Page images and extracted text
====

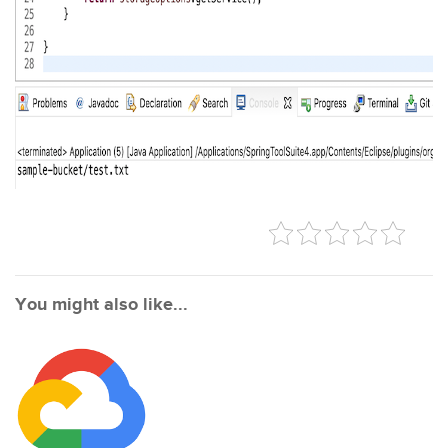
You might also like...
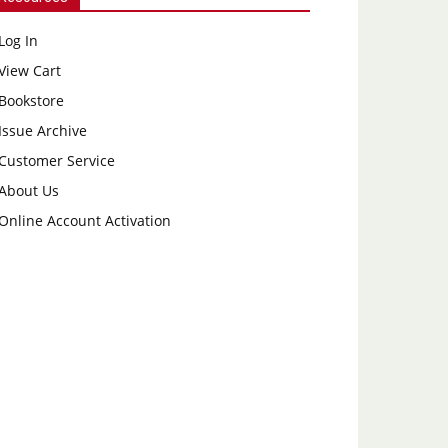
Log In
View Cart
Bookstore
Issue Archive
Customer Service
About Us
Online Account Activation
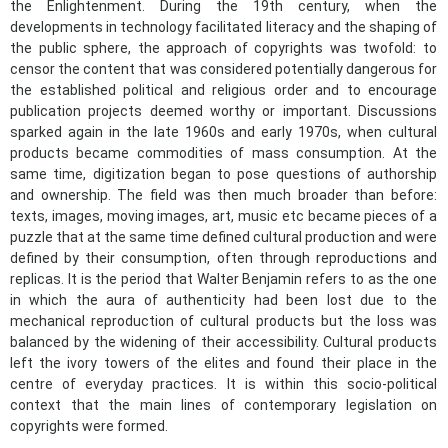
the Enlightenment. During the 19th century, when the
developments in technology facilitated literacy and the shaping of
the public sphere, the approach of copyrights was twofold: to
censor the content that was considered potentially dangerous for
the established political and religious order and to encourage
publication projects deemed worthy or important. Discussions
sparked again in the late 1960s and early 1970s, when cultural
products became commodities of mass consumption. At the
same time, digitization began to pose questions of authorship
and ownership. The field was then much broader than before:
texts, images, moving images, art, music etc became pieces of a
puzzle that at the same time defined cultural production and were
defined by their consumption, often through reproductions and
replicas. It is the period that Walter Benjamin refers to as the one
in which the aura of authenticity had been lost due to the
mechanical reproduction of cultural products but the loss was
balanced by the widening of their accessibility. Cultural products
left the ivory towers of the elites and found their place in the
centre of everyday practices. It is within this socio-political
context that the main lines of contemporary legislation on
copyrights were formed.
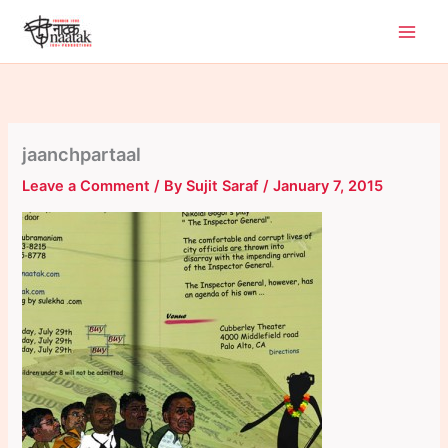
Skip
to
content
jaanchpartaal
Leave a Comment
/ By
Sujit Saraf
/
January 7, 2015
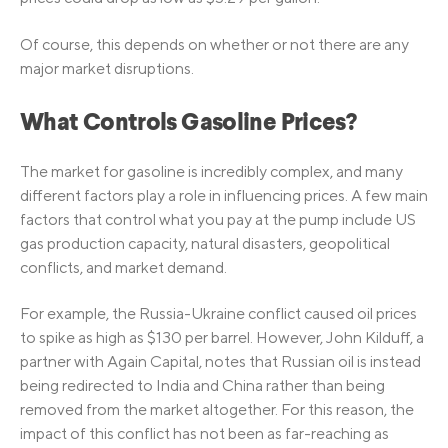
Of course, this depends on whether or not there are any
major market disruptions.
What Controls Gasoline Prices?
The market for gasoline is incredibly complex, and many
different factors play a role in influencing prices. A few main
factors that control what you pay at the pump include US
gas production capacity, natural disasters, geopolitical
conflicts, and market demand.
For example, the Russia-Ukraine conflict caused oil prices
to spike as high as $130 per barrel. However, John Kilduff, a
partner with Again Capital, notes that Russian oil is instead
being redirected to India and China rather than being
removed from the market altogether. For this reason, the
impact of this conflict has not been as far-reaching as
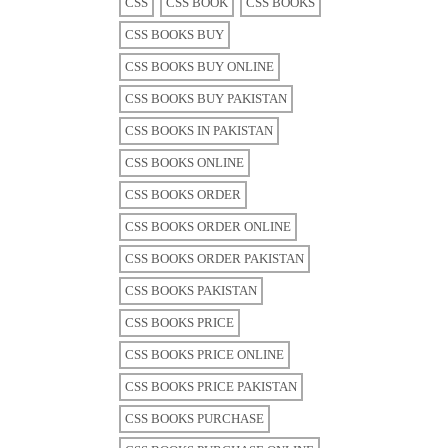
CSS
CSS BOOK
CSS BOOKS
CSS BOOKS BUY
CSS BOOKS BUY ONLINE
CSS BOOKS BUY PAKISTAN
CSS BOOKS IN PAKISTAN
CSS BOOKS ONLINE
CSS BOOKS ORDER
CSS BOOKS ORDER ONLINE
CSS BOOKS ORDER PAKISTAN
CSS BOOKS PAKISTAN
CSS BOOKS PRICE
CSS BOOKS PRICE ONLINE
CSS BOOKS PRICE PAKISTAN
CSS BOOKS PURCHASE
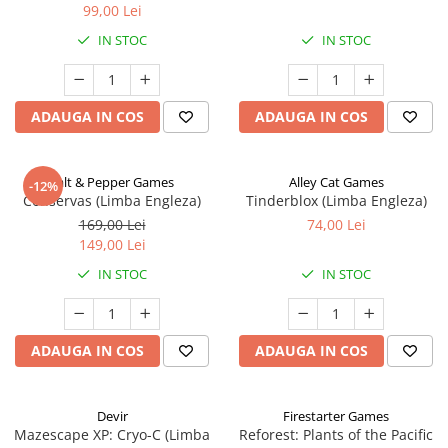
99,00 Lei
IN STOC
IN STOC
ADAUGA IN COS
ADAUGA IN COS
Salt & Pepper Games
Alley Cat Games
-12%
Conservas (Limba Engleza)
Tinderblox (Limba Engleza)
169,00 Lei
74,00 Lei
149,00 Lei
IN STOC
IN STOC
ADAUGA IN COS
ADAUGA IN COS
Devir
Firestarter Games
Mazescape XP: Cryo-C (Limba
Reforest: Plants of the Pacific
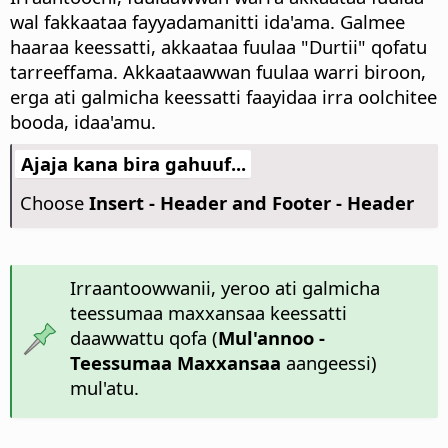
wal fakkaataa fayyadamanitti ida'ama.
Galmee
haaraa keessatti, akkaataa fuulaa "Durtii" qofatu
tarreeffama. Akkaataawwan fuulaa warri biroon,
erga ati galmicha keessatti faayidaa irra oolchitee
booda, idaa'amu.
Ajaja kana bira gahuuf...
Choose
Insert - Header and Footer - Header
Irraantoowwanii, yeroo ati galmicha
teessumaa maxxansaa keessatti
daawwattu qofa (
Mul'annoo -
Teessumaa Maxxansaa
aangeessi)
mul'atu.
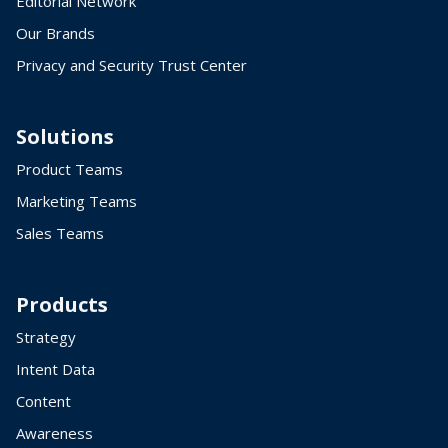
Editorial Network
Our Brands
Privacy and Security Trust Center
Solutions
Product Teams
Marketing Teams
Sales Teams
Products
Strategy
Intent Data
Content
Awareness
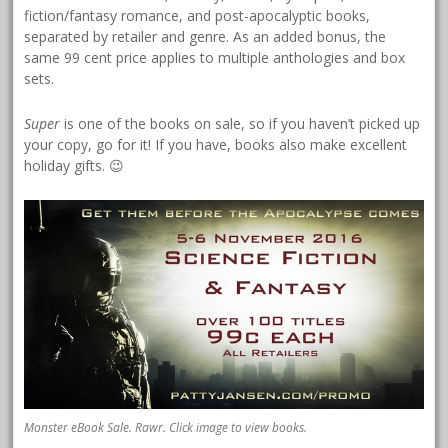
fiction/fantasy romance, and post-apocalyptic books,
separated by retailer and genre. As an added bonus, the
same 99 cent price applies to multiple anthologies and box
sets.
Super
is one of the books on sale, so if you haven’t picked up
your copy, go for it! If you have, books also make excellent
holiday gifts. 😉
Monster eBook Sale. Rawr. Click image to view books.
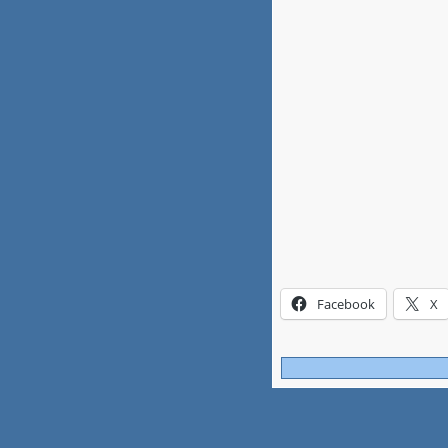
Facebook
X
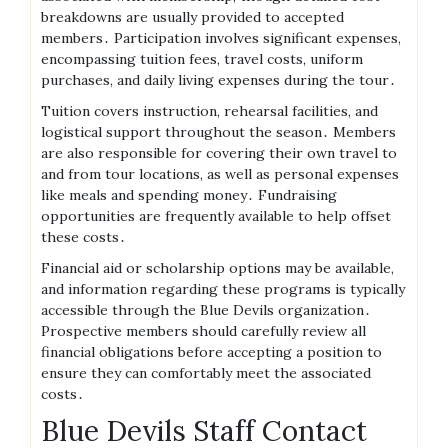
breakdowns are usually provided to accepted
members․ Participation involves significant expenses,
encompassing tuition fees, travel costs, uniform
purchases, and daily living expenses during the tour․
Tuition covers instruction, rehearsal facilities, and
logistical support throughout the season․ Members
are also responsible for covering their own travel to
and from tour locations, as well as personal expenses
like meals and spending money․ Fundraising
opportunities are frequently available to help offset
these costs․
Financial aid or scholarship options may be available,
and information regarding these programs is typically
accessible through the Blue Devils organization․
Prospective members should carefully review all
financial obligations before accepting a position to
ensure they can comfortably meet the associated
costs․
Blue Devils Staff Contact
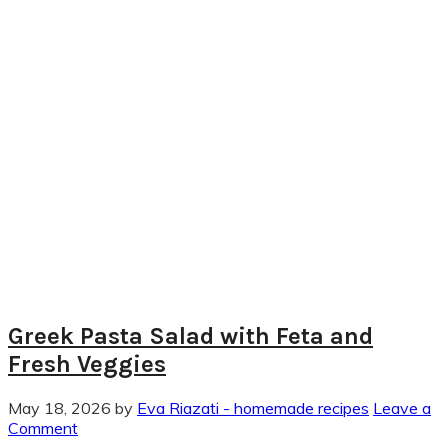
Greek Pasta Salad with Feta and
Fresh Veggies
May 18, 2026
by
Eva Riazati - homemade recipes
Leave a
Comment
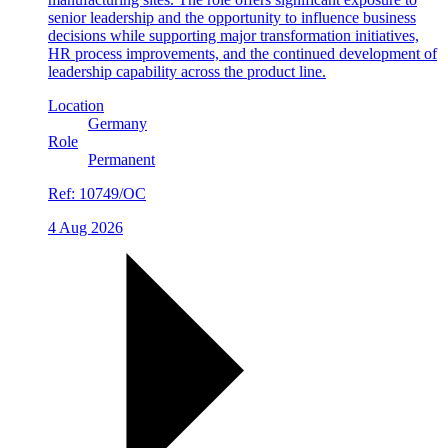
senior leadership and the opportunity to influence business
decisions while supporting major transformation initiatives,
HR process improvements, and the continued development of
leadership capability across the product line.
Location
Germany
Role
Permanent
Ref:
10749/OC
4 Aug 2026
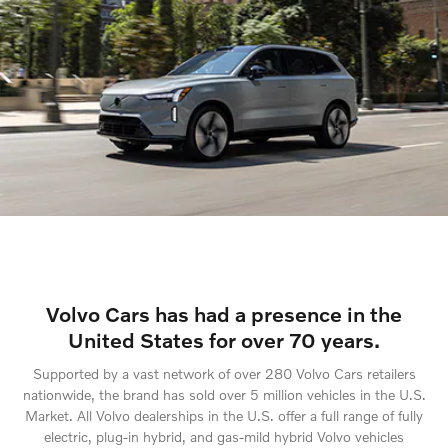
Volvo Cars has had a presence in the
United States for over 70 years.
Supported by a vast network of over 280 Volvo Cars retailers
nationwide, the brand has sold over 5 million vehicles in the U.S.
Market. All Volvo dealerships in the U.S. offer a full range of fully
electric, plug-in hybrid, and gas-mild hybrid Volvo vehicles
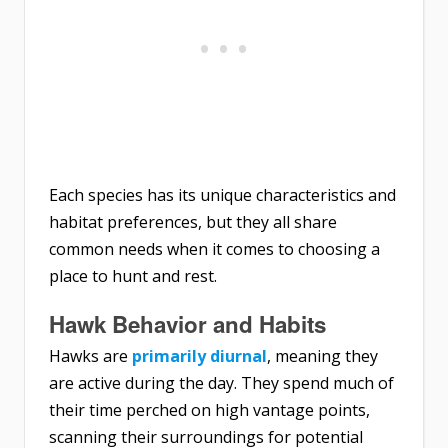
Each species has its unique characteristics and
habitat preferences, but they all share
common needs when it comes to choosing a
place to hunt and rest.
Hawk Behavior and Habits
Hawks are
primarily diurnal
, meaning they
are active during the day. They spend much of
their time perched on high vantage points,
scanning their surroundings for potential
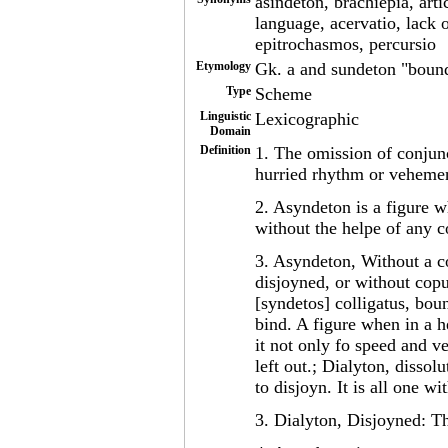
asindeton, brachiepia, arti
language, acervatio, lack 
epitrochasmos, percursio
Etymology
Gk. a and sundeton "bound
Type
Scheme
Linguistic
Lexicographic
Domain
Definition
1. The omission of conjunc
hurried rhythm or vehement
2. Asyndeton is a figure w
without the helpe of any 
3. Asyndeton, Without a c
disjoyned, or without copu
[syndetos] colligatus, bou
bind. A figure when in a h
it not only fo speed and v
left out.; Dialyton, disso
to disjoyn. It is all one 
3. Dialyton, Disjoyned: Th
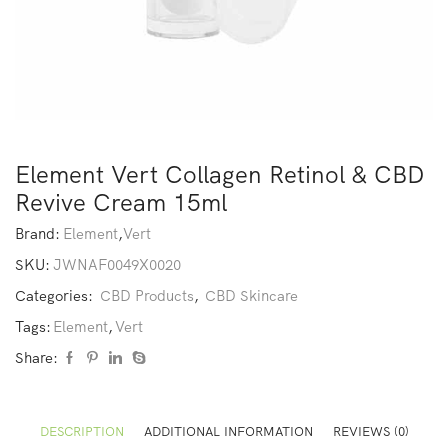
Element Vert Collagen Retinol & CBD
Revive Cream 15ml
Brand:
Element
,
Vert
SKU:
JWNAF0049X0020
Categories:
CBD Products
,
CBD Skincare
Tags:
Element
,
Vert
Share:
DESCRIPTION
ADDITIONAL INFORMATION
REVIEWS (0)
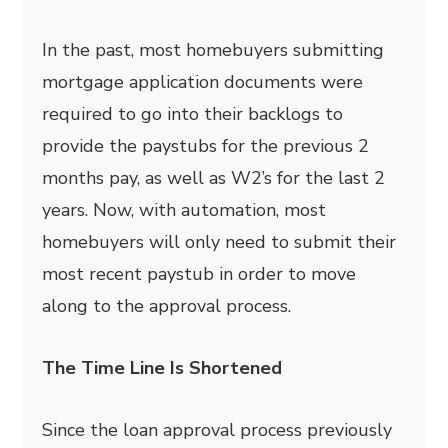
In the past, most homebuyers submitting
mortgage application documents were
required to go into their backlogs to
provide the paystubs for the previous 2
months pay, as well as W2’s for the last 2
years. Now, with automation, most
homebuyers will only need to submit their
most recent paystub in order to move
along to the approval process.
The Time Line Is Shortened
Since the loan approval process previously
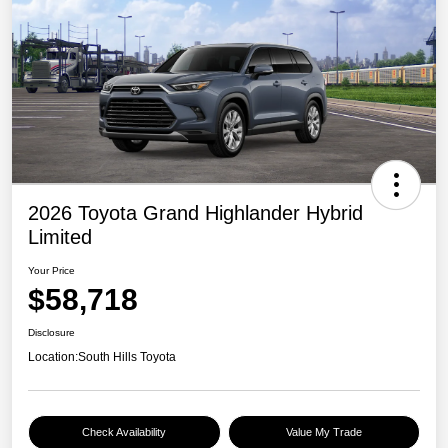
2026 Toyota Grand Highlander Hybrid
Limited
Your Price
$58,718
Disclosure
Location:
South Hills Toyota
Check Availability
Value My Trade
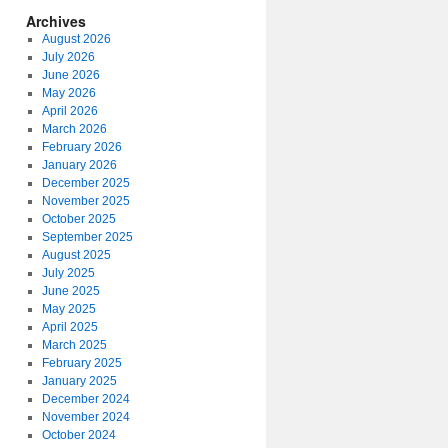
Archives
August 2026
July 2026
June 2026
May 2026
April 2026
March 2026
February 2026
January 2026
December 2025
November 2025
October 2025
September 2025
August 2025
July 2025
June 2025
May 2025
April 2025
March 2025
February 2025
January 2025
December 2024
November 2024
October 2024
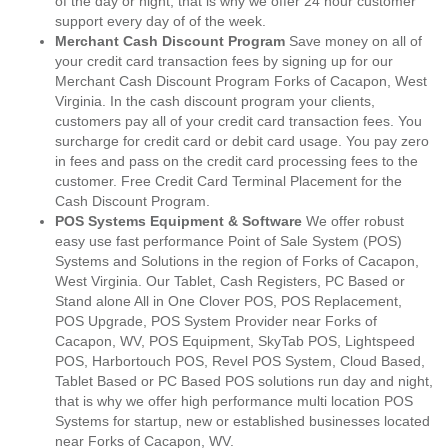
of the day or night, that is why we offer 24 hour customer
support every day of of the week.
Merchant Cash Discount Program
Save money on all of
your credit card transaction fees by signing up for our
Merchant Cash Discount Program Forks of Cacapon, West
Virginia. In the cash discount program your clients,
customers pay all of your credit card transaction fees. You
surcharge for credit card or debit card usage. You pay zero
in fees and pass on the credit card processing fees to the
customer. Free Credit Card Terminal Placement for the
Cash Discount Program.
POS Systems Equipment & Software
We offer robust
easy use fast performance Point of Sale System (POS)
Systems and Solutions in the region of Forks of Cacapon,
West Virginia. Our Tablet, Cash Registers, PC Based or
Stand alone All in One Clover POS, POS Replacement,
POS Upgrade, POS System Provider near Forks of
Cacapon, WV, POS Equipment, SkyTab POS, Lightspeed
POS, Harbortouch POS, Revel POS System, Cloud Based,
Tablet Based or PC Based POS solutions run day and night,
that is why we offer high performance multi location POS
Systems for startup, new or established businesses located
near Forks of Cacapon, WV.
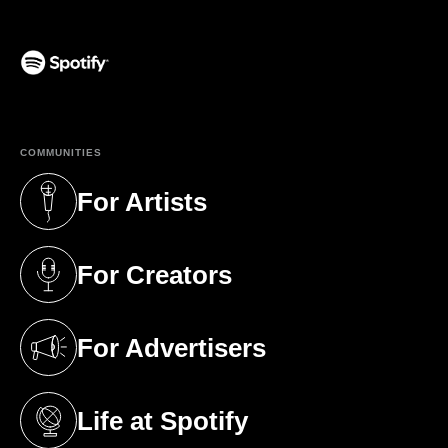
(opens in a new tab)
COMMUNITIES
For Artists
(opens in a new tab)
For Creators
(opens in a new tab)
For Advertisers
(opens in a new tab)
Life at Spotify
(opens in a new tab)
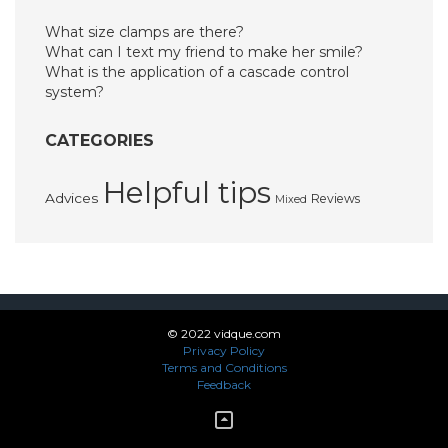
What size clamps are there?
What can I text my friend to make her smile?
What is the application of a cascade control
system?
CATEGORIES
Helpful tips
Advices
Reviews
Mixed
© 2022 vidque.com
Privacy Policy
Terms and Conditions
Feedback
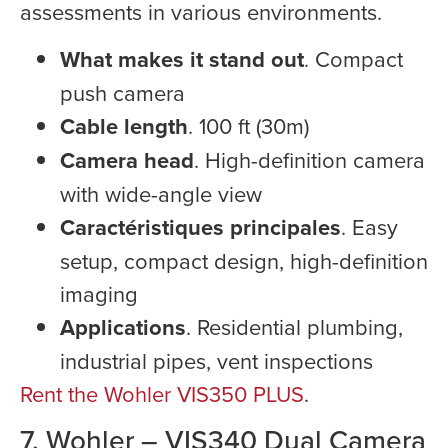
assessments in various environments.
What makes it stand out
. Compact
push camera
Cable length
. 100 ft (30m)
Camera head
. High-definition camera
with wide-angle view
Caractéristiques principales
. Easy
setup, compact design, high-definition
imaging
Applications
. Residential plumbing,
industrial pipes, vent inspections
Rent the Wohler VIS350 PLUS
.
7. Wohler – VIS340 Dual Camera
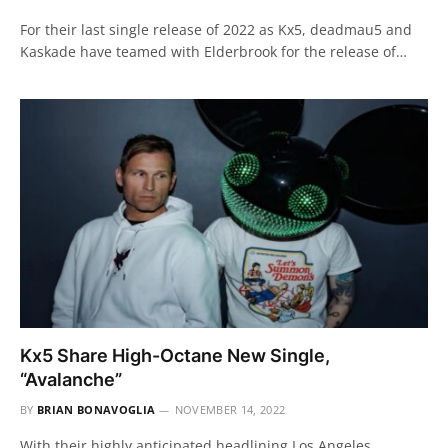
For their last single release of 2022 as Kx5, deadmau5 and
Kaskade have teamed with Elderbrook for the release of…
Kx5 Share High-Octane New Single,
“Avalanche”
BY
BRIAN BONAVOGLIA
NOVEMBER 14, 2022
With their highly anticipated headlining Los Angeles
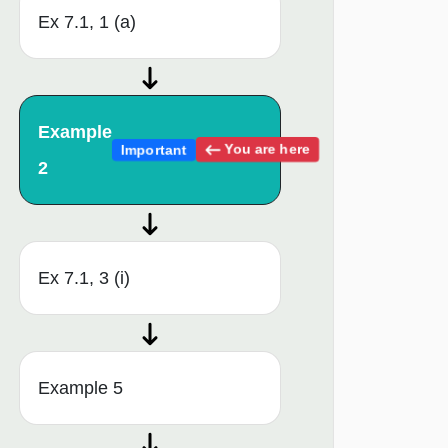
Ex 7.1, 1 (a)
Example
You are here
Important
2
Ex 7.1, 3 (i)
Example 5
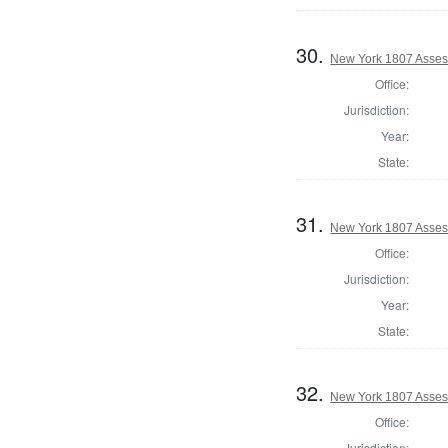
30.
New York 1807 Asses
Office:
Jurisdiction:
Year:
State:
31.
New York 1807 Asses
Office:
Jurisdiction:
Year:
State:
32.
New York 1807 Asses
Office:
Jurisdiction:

====

Exercise prompt:
Pictures do not belong in the answer. Return the lines above starting at the one with "January 2026" and ending at the one with "Save money on all of", both kept, exactly.

Solution to this problem:
January 2026
December 2025
November 2025
October 2025
September 2025
August 2025
July 2025
June 2025
May 2025
April 2025
March 2025
February 2025
January 2025
December 2024
November 2024
October 2024
of the day or night, that is why we offer 24 hour customer
support every day of of the week.
Merchant Cash Discount Program
Save money on all of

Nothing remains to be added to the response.